▸ RECORDS FOR THE EXERCISE:
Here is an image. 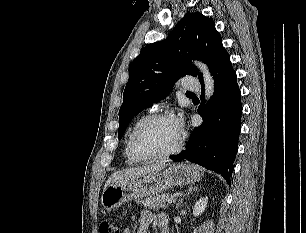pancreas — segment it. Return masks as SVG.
Segmentation results:
<instances>
[{
    "mask_svg": "<svg viewBox=\"0 0 306 233\" xmlns=\"http://www.w3.org/2000/svg\"><path fill=\"white\" fill-rule=\"evenodd\" d=\"M174 196H169L168 194L157 195L154 197H148L141 201V204L146 208L165 209L168 204H166L167 200L173 198Z\"/></svg>",
    "mask_w": 306,
    "mask_h": 233,
    "instance_id": "cf45deb5",
    "label": "pancreas"
}]
</instances>
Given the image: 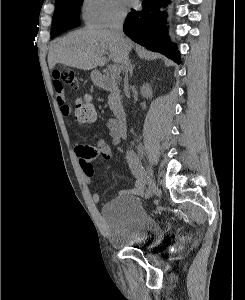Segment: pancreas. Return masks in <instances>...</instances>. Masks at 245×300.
<instances>
[{"label":"pancreas","mask_w":245,"mask_h":300,"mask_svg":"<svg viewBox=\"0 0 245 300\" xmlns=\"http://www.w3.org/2000/svg\"><path fill=\"white\" fill-rule=\"evenodd\" d=\"M120 99H121V97L119 96V94H116V95L112 94V95H110L109 98H108L109 106L111 108H114V106L116 104L120 105Z\"/></svg>","instance_id":"pancreas-1"}]
</instances>
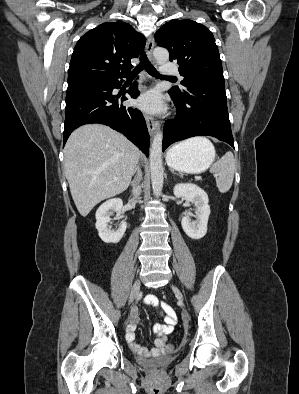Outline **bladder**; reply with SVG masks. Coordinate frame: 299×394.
Instances as JSON below:
<instances>
[{
	"instance_id": "1",
	"label": "bladder",
	"mask_w": 299,
	"mask_h": 394,
	"mask_svg": "<svg viewBox=\"0 0 299 394\" xmlns=\"http://www.w3.org/2000/svg\"><path fill=\"white\" fill-rule=\"evenodd\" d=\"M174 360L173 356H161L154 359H139L138 363L146 369H162L170 365Z\"/></svg>"
}]
</instances>
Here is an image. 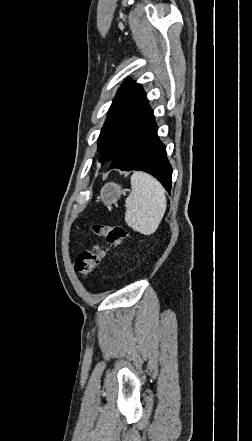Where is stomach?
<instances>
[{
    "label": "stomach",
    "mask_w": 252,
    "mask_h": 441,
    "mask_svg": "<svg viewBox=\"0 0 252 441\" xmlns=\"http://www.w3.org/2000/svg\"><path fill=\"white\" fill-rule=\"evenodd\" d=\"M123 192L120 185L110 182L101 189L99 200L105 204H112L117 202Z\"/></svg>",
    "instance_id": "0dacf381"
}]
</instances>
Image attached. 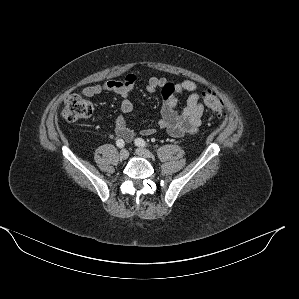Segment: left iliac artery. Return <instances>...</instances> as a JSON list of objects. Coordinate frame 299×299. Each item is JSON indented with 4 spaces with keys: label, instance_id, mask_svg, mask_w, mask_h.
<instances>
[{
    "label": "left iliac artery",
    "instance_id": "obj_1",
    "mask_svg": "<svg viewBox=\"0 0 299 299\" xmlns=\"http://www.w3.org/2000/svg\"><path fill=\"white\" fill-rule=\"evenodd\" d=\"M135 144L140 147H146L147 143L142 138L135 139Z\"/></svg>",
    "mask_w": 299,
    "mask_h": 299
}]
</instances>
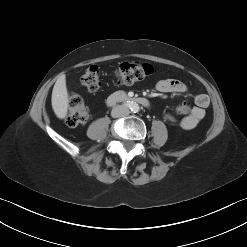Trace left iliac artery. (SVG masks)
Segmentation results:
<instances>
[{
    "label": "left iliac artery",
    "instance_id": "1",
    "mask_svg": "<svg viewBox=\"0 0 247 247\" xmlns=\"http://www.w3.org/2000/svg\"><path fill=\"white\" fill-rule=\"evenodd\" d=\"M138 111V108H134V112H137Z\"/></svg>",
    "mask_w": 247,
    "mask_h": 247
}]
</instances>
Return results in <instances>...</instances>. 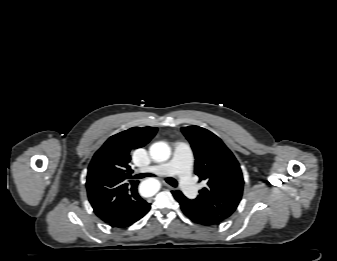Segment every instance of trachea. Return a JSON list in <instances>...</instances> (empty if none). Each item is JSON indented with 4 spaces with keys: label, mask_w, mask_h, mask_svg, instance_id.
<instances>
[{
    "label": "trachea",
    "mask_w": 337,
    "mask_h": 261,
    "mask_svg": "<svg viewBox=\"0 0 337 261\" xmlns=\"http://www.w3.org/2000/svg\"><path fill=\"white\" fill-rule=\"evenodd\" d=\"M149 176H152V174L144 173V174L135 175L134 178H136V179H142V178L149 177ZM166 182L168 184H170L171 186H173V187H177V181L175 179H173V178H167Z\"/></svg>",
    "instance_id": "obj_1"
}]
</instances>
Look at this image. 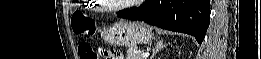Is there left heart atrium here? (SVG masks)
Returning a JSON list of instances; mask_svg holds the SVG:
<instances>
[{
	"label": "left heart atrium",
	"mask_w": 261,
	"mask_h": 59,
	"mask_svg": "<svg viewBox=\"0 0 261 59\" xmlns=\"http://www.w3.org/2000/svg\"><path fill=\"white\" fill-rule=\"evenodd\" d=\"M128 2H131V3H139V2H141V0H132V1H128Z\"/></svg>",
	"instance_id": "1"
}]
</instances>
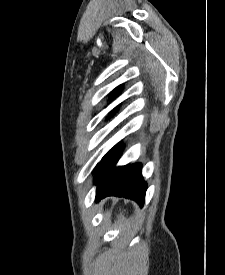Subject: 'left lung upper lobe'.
I'll return each mask as SVG.
<instances>
[{
  "instance_id": "1",
  "label": "left lung upper lobe",
  "mask_w": 225,
  "mask_h": 275,
  "mask_svg": "<svg viewBox=\"0 0 225 275\" xmlns=\"http://www.w3.org/2000/svg\"><path fill=\"white\" fill-rule=\"evenodd\" d=\"M119 91H120L119 87L115 88V89L113 90L112 96L114 97V96L118 95Z\"/></svg>"
}]
</instances>
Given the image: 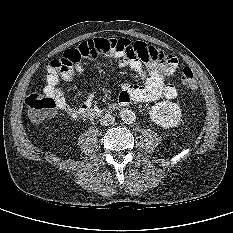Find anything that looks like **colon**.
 <instances>
[{
    "label": "colon",
    "instance_id": "1",
    "mask_svg": "<svg viewBox=\"0 0 233 233\" xmlns=\"http://www.w3.org/2000/svg\"><path fill=\"white\" fill-rule=\"evenodd\" d=\"M125 49L123 40H90L77 48L66 50L60 58L52 59L50 65L58 72H66L82 58L96 59L103 54H110ZM181 82L191 90L197 88V81L192 70L185 67L180 75ZM29 117L40 122L50 117L57 109V101L53 93L33 92L25 100Z\"/></svg>",
    "mask_w": 233,
    "mask_h": 233
}]
</instances>
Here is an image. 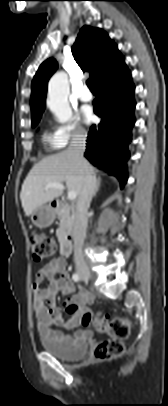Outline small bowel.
Returning a JSON list of instances; mask_svg holds the SVG:
<instances>
[{
	"instance_id": "c3829d8e",
	"label": "small bowel",
	"mask_w": 168,
	"mask_h": 406,
	"mask_svg": "<svg viewBox=\"0 0 168 406\" xmlns=\"http://www.w3.org/2000/svg\"><path fill=\"white\" fill-rule=\"evenodd\" d=\"M44 281L47 283L42 287ZM58 290L65 295H72L76 291V286L67 272L66 261L62 257L51 260L38 270L33 283V308L40 335L54 343L70 346L82 338L85 332L76 331L72 338L55 330L54 327L63 326L66 329H74L79 326L82 322V314L89 312L86 306L93 303L94 297L90 292L79 289L76 294L64 301L63 307L74 310L70 319L64 322L61 311L56 305Z\"/></svg>"
}]
</instances>
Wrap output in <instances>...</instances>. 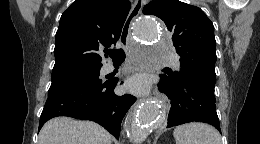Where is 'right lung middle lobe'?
Instances as JSON below:
<instances>
[{"label":"right lung middle lobe","mask_w":260,"mask_h":144,"mask_svg":"<svg viewBox=\"0 0 260 144\" xmlns=\"http://www.w3.org/2000/svg\"><path fill=\"white\" fill-rule=\"evenodd\" d=\"M101 67L75 66L52 71L50 88L70 84L97 85L102 84L99 79Z\"/></svg>","instance_id":"obj_1"}]
</instances>
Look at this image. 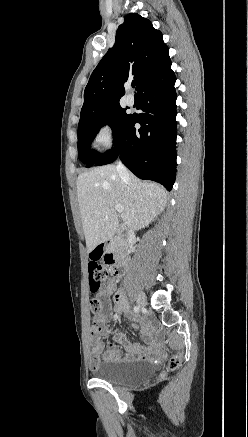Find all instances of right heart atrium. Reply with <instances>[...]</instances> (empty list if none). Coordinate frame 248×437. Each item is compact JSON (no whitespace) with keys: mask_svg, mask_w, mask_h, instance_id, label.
Masks as SVG:
<instances>
[{"mask_svg":"<svg viewBox=\"0 0 248 437\" xmlns=\"http://www.w3.org/2000/svg\"><path fill=\"white\" fill-rule=\"evenodd\" d=\"M115 126L109 119L101 121L95 129L92 142L95 148L105 150L112 146L115 140Z\"/></svg>","mask_w":248,"mask_h":437,"instance_id":"1","label":"right heart atrium"}]
</instances>
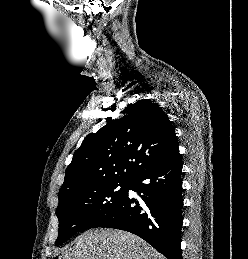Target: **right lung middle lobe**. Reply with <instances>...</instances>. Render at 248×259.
<instances>
[{
  "label": "right lung middle lobe",
  "mask_w": 248,
  "mask_h": 259,
  "mask_svg": "<svg viewBox=\"0 0 248 259\" xmlns=\"http://www.w3.org/2000/svg\"><path fill=\"white\" fill-rule=\"evenodd\" d=\"M130 181L113 180L92 183L68 191L57 208L61 245L79 231L98 227L114 213L128 191Z\"/></svg>",
  "instance_id": "dd1d6c3e"
}]
</instances>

▸ PROBLEM DESCRIPTION: Beginning at the line that contains "Target: **right lung", copy each remaining line of the records exactly, through the final one. Omit the pictures.

▸ ANSWER TO THIS PROBLEM:
Target: **right lung middle lobe**. Reply with <instances>...</instances>. Render at 248×259.
<instances>
[{
  "label": "right lung middle lobe",
  "mask_w": 248,
  "mask_h": 259,
  "mask_svg": "<svg viewBox=\"0 0 248 259\" xmlns=\"http://www.w3.org/2000/svg\"><path fill=\"white\" fill-rule=\"evenodd\" d=\"M130 181L113 180L92 183L68 191L57 208L61 245L79 231L98 227L114 213L128 191Z\"/></svg>",
  "instance_id": "dd1d6c3e"
}]
</instances>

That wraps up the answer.